• **What the task asks**:
Output the entries below exactly as written, omitting pictures.

** Data for analysis follows **

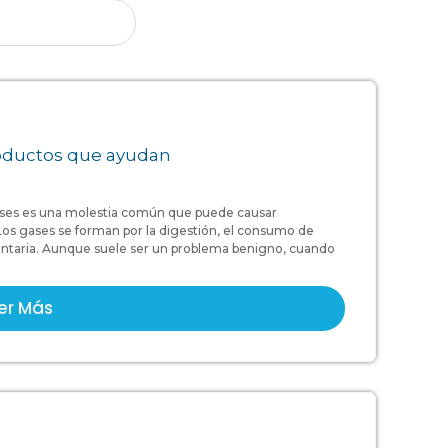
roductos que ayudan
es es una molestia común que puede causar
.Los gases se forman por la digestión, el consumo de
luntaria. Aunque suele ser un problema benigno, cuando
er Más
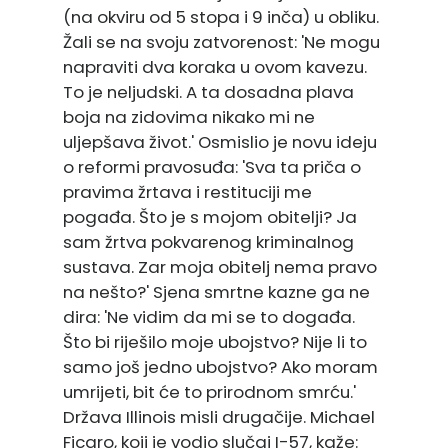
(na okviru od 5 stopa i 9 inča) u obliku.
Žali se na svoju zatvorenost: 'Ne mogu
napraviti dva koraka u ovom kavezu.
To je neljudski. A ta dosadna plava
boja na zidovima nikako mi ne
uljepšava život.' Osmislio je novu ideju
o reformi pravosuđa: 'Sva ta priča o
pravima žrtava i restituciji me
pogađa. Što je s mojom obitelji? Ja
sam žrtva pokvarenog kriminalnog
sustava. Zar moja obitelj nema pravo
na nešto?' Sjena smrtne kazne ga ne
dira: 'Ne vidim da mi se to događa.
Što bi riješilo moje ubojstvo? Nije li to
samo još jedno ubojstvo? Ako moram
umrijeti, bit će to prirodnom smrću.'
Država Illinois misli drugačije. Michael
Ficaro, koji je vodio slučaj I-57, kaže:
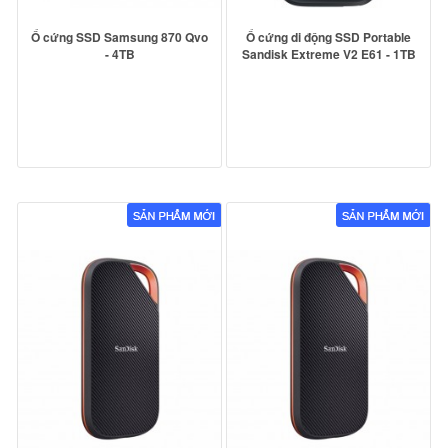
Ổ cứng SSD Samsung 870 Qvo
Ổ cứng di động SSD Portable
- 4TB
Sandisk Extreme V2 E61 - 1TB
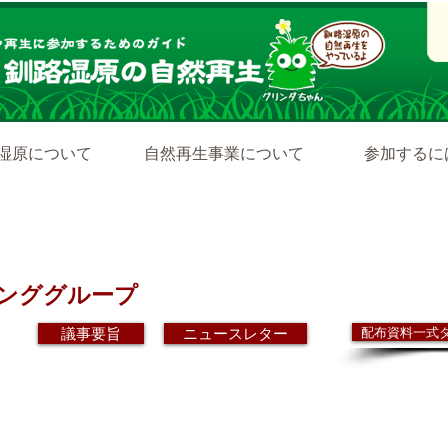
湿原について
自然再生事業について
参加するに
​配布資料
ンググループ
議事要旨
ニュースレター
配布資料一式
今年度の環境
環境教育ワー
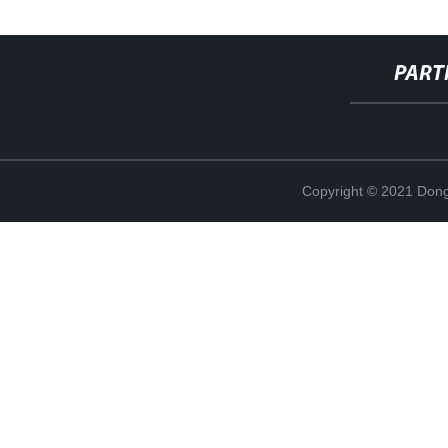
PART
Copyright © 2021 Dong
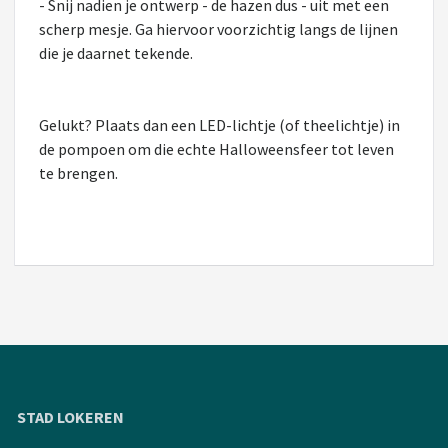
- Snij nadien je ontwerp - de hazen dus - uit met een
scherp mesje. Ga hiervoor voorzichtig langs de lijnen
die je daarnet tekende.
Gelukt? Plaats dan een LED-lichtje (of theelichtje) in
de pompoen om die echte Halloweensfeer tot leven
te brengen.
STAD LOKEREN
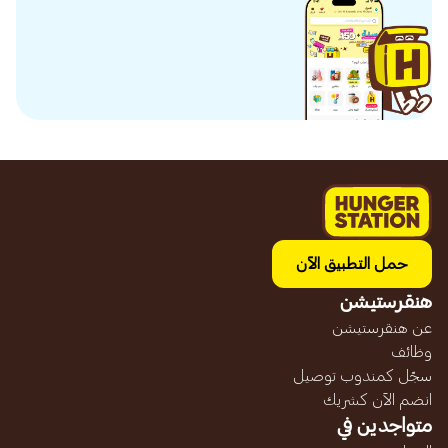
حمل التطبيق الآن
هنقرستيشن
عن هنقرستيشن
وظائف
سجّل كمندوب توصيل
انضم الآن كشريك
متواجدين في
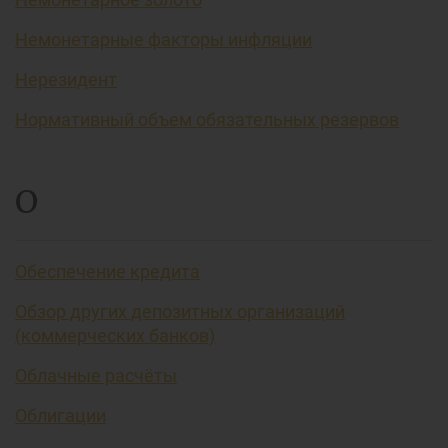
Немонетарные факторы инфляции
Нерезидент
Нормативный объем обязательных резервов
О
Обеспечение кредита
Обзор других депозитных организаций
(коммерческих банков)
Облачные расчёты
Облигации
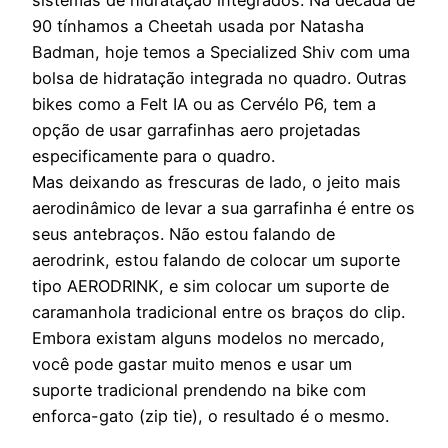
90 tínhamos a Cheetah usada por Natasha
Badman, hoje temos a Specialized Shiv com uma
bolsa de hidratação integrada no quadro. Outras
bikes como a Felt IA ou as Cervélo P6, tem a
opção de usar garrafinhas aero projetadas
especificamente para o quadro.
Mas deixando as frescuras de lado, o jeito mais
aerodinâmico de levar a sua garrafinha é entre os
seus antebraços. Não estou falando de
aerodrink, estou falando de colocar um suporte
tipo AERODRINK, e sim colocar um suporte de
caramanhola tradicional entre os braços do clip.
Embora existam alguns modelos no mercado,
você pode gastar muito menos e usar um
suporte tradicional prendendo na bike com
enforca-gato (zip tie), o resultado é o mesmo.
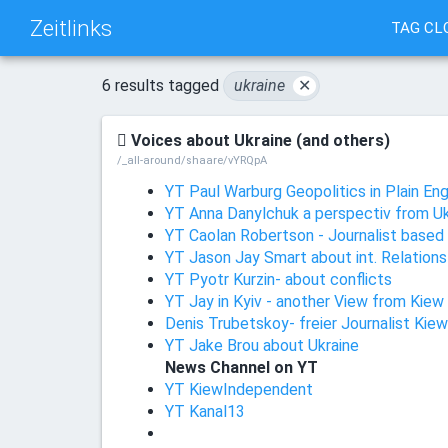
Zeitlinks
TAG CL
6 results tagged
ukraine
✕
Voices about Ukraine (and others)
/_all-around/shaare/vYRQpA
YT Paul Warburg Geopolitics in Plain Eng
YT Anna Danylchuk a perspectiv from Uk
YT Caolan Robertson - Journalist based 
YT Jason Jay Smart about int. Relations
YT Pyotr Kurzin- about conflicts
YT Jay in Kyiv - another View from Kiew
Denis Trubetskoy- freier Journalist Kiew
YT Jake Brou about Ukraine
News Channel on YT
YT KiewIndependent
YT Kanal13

** End of Data for analysis **

• **Solution to the exercise**:
roductos que ayudan
es es una molestia común que puede causar
.Los gases se forman por la digestión, el consumo de
luntaria. Aunque suele ser un problema benigno, cuando
er Más
(na okviru od 5 stopa i 9 inča) u obliku.
Žali se na svoju zatvorenost: 'Ne mogu
napraviti dva koraka u ovom kavezu.
To je neljudski. A ta dosadna plava
boja na zidovima nikako mi ne
uljepšava život.' Osmislio je novu ideju
o reformi pravosuđa: 'Sva ta priča o
pravima žrtava i restituciji me
pogađa. Što je s mojom obitelji? Ja
sam žrtva pokvarenog kriminalnog
sustava. Zar moja obitelj nema pravo
na nešto?' Sjena smrtne kazne ga ne
dira: 'Ne vidim da mi se to događa.
Što bi riješilo moje ubojstvo? Nije li to
samo još jedno ubojstvo? Ako moram
umrijeti, bit će to prirodnom smrću.'
Država Illinois misli drugačije. Michael
Ficaro, koji je vodio slučaj I-57, kaže:
Ổ cứng SSD Samsung 870 Qvo
Ổ cứng di động SSD Portable
- 4TB
Sandisk Extreme V2 E61 - 1TB
湿原について
自然再生事業について
参加するに
​配布資料
ンググループ
議事要旨
ニュースレター
配布資料一式
今年度の環境
環境教育ワー
PART
Copyright © 2021 Dong
- Snij nadien je ontwerp - de hazen dus - uit met een
scherp mesje. Ga hiervoor voorzichtig langs de lijnen
die je daarnet tekende.
Gelukt? Plaats dan een LED-lichtje (of theelichtje) in
de pompoen om die echte Halloweensfeer tot leven
te brengen.
STAD LOKEREN
حمل التطبيق الآن
هنقرستيشن
عن هنقرستيشن
وظائف
سجّل كمندوب توصيل
انضم الآن كشريك
متواجدين في
Немонетарные факторы инфляции
Нерезидент
Нормативный объем обязательных резервов
О
Обеспечение кредита
Обзор других депозитных организаций
(коммерческих банков)
Облачные расчёты
Облигации
90 tínhamos a Cheetah usada por Natasha
Badman, hoje temos a Specialized Shiv com uma
bolsa de hidratação integrada no quadro. Outras
bikes como a Felt IA ou as Cervélo P6, tem a
opção de usar garrafinhas aero projetadas
especificamente para o quadro.
Mas deixando as frescuras de lado, o jeito mais
aerodinâmico de levar a sua garrafinha é entre os
seus antebraços. Não estou falando de
aerodrink, estou falando de colocar um suporte
tipo AERODRINK, e sim colocar um suporte de
caramanhola tradicional entre os braços do clip.
Embora existam alguns modelos no mercado,
você pode gastar muito menos e usar um
suporte tradicional prendendo na bike com
enforca-gato (zip tie), o resultado é o mesmo.
Zeitlinks
TAG CL
6 results tagged
ukraine
✕
Voices about Ukraine (and others)
/_all-around/shaare/vYRQpA
YT Paul Warburg Geopolitics in Plain Eng
YT Anna Danylchuk a perspectiv from Uk
YT Caolan Robertson - Journalist based 
YT Jason Jay Smart about int. Relations
YT Pyotr Kurzin- about conflicts
YT Jay in Kyiv - another View from Kiew
Denis Trubetskoy- freier Journalist Kiew
YT Jake Brou about Ukraine
News Channel on YT
YT KiewIndependent
YT Kanal13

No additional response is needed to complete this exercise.